▶ **Problem**: Repeat the listing below exactly from the line with "Give bounding boxes" through its last line. Skip every picture.

____

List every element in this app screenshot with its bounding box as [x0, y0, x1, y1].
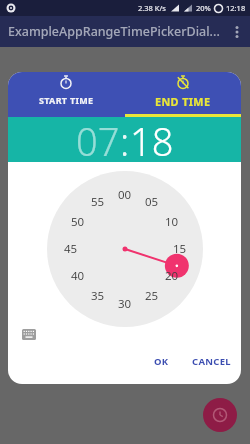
staticText: 07 [76, 115, 120, 160]
staticText: 12:18 [226, 3, 246, 13]
staticText: 25 [145, 288, 159, 304]
staticText: 40 [71, 268, 85, 284]
button[interactable]: CANCEL [189, 353, 233, 369]
staticText: 10 [165, 214, 179, 230]
staticText: 00 [118, 187, 132, 203]
button[interactable]: START TIME [8, 72, 124, 117]
staticText: 2.38 K/s [138, 3, 166, 13]
staticText: 15 [173, 241, 187, 257]
staticText: OK [154, 355, 169, 368]
staticText: : [120, 115, 130, 160]
staticText: 05 [145, 194, 159, 210]
staticText: CANCEL [192, 355, 231, 368]
button[interactable] [203, 398, 237, 432]
staticText: 55 [91, 194, 105, 210]
staticText: 30 [118, 296, 132, 312]
button[interactable]: OK [148, 353, 174, 369]
staticText: 35 [91, 288, 105, 304]
staticText: 45 [64, 241, 78, 257]
button[interactable]: END TIME [124, 72, 241, 117]
button[interactable] [22, 329, 36, 340]
staticText: 20 [165, 268, 179, 284]
staticText: ExampleAppRangeTimePickerDial... [8, 23, 220, 40]
staticText: START TIME [39, 94, 94, 106]
staticText: 18 [130, 115, 174, 160]
staticText: 20% [196, 3, 211, 13]
staticText: END TIME [155, 94, 211, 109]
staticText: 50 [71, 214, 85, 230]
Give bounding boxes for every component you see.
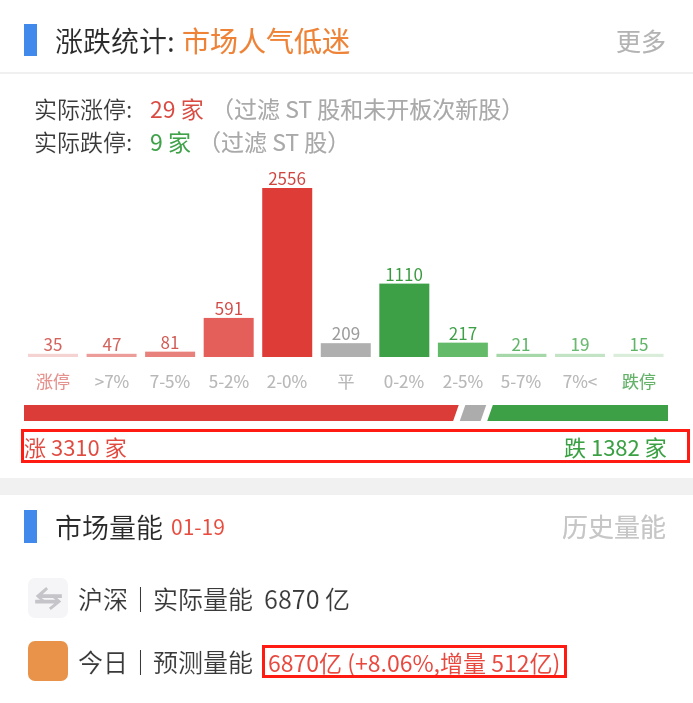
button[interactable]: 市场量能 [0, 495, 693, 557]
staticText: >7% [67, 368, 157, 393]
staticText: 涨停 [8, 368, 98, 393]
button[interactable]: 涨跌统计: [0, 0, 693, 73]
staticText: （过滤 ST 股） [198, 124, 351, 157]
staticText: 今日｜预测量能 [78, 643, 254, 679]
staticText: 15 [594, 331, 684, 356]
staticText: 0-2% [359, 368, 449, 393]
staticText: 2-5% [418, 368, 508, 393]
button[interactable]: 涨 3310 家 [21, 429, 690, 463]
staticText: 7%< [535, 368, 625, 393]
staticText: （过滤 ST 股和未开板次新股） [211, 91, 525, 124]
staticText: 5-7% [476, 368, 566, 393]
staticText: 涨 3310 家 [24, 430, 127, 462]
staticText: 591 [184, 295, 274, 320]
staticText: 29 家 [150, 91, 204, 124]
staticText: 更多 [616, 22, 667, 58]
button[interactable]: 切换市场 [0, 568, 693, 628]
staticText: 217 [418, 320, 508, 345]
staticText: 19 [535, 331, 625, 356]
button[interactable]: 今日｜预测量能 [0, 633, 693, 689]
staticText: 实际涨停: [34, 91, 133, 124]
staticText: 21 [476, 331, 566, 356]
button[interactable]: 历史量能 [556, 501, 673, 551]
staticText: 6870 亿 [264, 580, 351, 616]
staticText: 5-2% [184, 368, 274, 393]
staticText: 2556 [242, 165, 332, 190]
staticText: 1110 [359, 261, 449, 286]
staticText: 81 [125, 329, 215, 354]
staticText: 历史量能 [562, 507, 667, 545]
button[interactable]: 更多 [598, 12, 685, 68]
staticText: 01-19 [171, 511, 225, 541]
staticText: 7-5% [125, 368, 215, 393]
staticText: 涨跌统计: [55, 20, 182, 61]
staticText: 实际跌停: [34, 124, 133, 157]
staticText: 沪深｜实际量能 [78, 580, 254, 616]
staticText: 市场人气低迷 [182, 20, 351, 61]
staticText: 35 [8, 331, 98, 356]
other: 切换市场 [28, 578, 68, 618]
staticText: 209 [301, 320, 391, 345]
staticText: 市场量能 [55, 507, 163, 546]
staticText: 2-0% [242, 368, 332, 393]
staticText: 47 [67, 331, 157, 356]
staticText: 跌停 [594, 368, 684, 393]
staticText: 6870亿 (+8.06%,增量 512亿) [268, 645, 561, 678]
staticText: 跌 1382 家 [564, 430, 667, 462]
staticText: 平 [301, 368, 391, 393]
staticText: 9 家 [150, 124, 191, 157]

____

▶ **Task result**:
Give bounding boxes for every component you see.
button[interactable]: 市场量能 [0, 495, 693, 557]
staticText: >7% [67, 368, 157, 393]
staticText: 涨停 [8, 368, 98, 393]
button[interactable]: 涨跌统计: [0, 0, 693, 73]
staticText: （过滤 ST 股） [198, 124, 351, 157]
staticText: 今日｜预测量能 [78, 643, 254, 679]
staticText: 15 [594, 331, 684, 356]
staticText: 0-2% [359, 368, 449, 393]
staticText: 2-5% [418, 368, 508, 393]
button[interactable]: 涨 3310 家 [21, 429, 690, 463]
staticText: 7%< [535, 368, 625, 393]
staticText: （过滤 ST 股和未开板次新股） [211, 91, 525, 124]
staticText: 5-7% [476, 368, 566, 393]
staticText: 涨 3310 家 [24, 430, 127, 462]
staticText: 591 [184, 295, 274, 320]
staticText: 29 家 [150, 91, 204, 124]
staticText: 更多 [616, 22, 667, 58]
button[interactable]: 切换市场 [0, 568, 693, 628]
staticText: 217 [418, 320, 508, 345]
staticText: 19 [535, 331, 625, 356]
button[interactable]: 今日｜预测量能 [0, 633, 693, 689]
staticText: 实际涨停: [34, 91, 133, 124]
staticText: 21 [476, 331, 566, 356]
button[interactable]: 历史量能 [556, 501, 673, 551]
staticText: 6870 亿 [264, 580, 351, 616]
staticText: 5-2% [184, 368, 274, 393]
staticText: 2556 [242, 165, 332, 190]
staticText: 1110 [359, 261, 449, 286]
staticText: 81 [125, 329, 215, 354]
staticText: 历史量能 [562, 507, 667, 545]
button[interactable]: 更多 [598, 12, 685, 68]
staticText: 01-19 [171, 511, 225, 541]
staticText: 7-5% [125, 368, 215, 393]
staticText: 涨跌统计: [55, 20, 182, 61]
staticText: 实际跌停: [34, 124, 133, 157]
staticText: 沪深｜实际量能 [78, 580, 254, 616]
staticText: 市场人气低迷 [182, 20, 351, 61]
staticText: 35 [8, 331, 98, 356]
other: 切换市场 [28, 578, 68, 618]
staticText: 209 [301, 320, 391, 345]
staticText: 市场量能 [55, 507, 163, 546]
staticText: 2-0% [242, 368, 332, 393]
staticText: 47 [67, 331, 157, 356]
staticText: 跌停 [594, 368, 684, 393]
staticText: 6870亿 (+8.06%,增量 512亿) [268, 645, 561, 678]
staticText: 跌 1382 家 [564, 430, 667, 462]
staticText: 平 [301, 368, 391, 393]
staticText: 9 家 [150, 124, 191, 157]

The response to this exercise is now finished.